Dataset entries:
=-=-=

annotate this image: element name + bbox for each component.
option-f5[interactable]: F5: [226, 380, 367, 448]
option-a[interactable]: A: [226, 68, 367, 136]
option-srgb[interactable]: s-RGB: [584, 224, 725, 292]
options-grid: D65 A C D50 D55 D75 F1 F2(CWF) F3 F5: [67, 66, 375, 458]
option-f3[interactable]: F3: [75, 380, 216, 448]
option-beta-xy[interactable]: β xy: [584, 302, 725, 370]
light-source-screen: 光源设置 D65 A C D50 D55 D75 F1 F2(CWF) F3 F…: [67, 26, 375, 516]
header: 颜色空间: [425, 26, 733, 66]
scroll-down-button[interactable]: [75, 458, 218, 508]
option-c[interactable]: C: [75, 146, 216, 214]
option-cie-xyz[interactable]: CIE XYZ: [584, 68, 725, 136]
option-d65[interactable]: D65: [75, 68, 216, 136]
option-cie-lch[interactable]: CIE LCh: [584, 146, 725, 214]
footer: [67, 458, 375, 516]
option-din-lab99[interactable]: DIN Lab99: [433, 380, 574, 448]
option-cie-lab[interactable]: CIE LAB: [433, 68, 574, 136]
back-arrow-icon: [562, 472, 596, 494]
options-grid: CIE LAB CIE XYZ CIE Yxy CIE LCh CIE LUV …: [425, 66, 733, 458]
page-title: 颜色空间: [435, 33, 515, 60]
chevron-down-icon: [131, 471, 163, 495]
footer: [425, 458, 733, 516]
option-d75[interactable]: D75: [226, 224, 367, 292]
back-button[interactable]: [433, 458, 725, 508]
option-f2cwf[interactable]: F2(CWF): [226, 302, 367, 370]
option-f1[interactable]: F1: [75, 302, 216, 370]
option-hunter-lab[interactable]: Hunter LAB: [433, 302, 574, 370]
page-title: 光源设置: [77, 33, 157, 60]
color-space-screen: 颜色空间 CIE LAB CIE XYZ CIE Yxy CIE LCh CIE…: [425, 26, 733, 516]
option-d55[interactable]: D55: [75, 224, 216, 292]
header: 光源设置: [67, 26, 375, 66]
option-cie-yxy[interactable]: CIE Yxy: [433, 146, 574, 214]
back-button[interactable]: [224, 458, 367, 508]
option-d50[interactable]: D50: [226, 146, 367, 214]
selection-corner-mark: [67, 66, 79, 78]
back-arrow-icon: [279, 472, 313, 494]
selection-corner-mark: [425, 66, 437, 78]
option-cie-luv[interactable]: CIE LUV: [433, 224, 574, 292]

=-=-=

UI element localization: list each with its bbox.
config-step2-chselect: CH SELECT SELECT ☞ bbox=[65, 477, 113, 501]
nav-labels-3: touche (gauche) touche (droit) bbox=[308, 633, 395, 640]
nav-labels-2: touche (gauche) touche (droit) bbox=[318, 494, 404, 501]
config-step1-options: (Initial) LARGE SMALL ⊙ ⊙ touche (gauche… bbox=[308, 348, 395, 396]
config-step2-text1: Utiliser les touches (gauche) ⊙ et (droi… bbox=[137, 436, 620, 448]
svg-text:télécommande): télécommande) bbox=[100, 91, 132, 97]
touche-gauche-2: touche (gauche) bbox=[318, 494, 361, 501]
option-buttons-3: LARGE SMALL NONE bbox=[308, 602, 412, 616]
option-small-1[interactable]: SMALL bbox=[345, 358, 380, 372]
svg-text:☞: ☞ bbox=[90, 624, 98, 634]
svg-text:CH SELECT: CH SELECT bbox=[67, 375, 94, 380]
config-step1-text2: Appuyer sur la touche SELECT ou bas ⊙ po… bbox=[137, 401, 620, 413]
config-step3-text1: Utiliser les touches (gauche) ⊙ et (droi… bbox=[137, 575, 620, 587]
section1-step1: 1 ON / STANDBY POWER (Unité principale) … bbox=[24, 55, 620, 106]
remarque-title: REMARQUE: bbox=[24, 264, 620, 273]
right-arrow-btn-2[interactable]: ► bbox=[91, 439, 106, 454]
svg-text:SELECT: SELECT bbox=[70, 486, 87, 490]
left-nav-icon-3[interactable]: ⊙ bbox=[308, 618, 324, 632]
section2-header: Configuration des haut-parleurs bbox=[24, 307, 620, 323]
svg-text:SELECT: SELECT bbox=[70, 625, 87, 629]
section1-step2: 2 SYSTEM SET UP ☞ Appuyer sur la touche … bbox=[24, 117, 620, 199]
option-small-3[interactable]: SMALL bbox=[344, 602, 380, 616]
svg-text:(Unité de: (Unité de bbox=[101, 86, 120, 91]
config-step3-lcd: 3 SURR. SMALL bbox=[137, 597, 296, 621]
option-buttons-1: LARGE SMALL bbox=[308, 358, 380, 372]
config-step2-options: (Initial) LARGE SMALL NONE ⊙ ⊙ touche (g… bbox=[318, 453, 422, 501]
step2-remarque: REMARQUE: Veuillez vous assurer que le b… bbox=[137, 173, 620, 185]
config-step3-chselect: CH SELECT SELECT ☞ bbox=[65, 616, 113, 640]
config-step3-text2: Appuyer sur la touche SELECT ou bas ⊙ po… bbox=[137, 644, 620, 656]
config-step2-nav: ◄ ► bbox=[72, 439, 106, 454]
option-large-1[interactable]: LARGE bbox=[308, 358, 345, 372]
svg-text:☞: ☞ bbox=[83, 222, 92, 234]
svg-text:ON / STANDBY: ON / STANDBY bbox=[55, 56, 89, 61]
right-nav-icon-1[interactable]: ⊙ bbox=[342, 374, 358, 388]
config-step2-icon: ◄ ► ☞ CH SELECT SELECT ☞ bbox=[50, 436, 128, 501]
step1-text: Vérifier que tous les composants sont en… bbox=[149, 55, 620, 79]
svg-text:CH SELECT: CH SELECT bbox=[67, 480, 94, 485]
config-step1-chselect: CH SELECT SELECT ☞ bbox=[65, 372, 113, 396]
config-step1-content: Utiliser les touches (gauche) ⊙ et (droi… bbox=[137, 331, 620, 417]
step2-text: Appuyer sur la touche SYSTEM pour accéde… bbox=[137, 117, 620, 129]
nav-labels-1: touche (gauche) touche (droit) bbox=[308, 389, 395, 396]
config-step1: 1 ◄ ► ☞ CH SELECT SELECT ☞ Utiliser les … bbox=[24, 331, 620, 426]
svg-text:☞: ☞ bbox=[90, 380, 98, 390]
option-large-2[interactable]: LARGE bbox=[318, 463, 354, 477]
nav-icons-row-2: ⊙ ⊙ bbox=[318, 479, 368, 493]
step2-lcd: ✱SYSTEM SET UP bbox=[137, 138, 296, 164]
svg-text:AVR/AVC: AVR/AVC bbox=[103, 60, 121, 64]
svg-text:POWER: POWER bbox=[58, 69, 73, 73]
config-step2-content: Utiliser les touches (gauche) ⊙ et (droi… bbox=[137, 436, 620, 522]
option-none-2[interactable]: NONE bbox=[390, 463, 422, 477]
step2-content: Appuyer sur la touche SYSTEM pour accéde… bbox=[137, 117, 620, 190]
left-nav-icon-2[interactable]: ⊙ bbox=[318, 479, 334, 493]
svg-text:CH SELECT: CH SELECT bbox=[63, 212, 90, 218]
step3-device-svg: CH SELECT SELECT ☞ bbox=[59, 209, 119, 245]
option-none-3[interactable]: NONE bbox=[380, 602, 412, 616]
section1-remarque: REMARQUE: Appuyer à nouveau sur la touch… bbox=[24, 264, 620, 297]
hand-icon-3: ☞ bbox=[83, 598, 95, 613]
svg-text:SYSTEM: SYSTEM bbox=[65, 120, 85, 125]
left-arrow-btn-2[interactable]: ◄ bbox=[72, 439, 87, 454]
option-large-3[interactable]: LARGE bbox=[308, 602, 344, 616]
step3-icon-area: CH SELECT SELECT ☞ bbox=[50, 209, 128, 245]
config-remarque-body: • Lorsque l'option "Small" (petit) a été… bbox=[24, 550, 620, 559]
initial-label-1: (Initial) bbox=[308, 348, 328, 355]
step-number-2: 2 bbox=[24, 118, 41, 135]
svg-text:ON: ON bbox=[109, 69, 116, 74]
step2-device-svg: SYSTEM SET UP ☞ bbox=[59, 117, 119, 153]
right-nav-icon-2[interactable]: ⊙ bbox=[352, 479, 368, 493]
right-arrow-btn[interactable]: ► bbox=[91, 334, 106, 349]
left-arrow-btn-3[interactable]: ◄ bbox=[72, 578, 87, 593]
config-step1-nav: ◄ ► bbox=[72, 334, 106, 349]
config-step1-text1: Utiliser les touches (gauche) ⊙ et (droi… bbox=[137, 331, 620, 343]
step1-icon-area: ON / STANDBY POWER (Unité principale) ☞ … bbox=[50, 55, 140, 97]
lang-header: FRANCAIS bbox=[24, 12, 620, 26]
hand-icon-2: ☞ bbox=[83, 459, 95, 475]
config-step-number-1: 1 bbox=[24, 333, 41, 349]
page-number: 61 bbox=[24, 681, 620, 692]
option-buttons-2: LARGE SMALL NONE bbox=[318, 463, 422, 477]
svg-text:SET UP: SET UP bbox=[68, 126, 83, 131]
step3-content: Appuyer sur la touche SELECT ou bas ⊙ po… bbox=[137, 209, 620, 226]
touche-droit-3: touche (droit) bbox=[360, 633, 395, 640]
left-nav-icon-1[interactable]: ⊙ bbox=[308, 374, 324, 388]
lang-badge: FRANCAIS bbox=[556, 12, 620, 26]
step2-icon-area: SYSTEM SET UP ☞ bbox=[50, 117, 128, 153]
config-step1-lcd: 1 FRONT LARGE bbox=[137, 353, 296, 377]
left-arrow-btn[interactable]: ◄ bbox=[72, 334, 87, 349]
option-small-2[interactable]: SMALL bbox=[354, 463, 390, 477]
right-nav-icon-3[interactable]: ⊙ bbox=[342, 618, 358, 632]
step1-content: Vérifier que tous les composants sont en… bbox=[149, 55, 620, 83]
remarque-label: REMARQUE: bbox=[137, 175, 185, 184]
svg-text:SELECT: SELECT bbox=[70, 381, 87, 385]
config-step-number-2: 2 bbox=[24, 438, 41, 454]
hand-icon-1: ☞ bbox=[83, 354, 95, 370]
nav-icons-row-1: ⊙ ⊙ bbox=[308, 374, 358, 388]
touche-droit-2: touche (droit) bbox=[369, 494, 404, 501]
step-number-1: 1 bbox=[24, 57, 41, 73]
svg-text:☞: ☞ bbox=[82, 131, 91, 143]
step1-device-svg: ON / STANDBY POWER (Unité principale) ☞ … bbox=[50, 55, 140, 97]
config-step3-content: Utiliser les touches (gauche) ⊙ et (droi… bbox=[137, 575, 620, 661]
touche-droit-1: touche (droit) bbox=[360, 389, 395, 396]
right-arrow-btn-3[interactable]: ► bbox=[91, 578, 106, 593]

=-=-=

**WORK ORDER**
Find the word "remarque" in the data and show each line that holds it.

**WORKED SOLUTION**
remarque-title: REMARQUE: bbox=[24, 264, 620, 273]
step2-remarque: REMARQUE: Veuillez vous assurer que le b… bbox=[137, 173, 620, 185]
section1-remarque: REMARQUE: Appuyer à nouveau sur la touch… bbox=[24, 264, 620, 297]
config-remarque-body: • Lorsque l'option "Small" (petit) a été… bbox=[24, 550, 620, 559]
remarque-label: REMARQUE: bbox=[137, 175, 185, 184]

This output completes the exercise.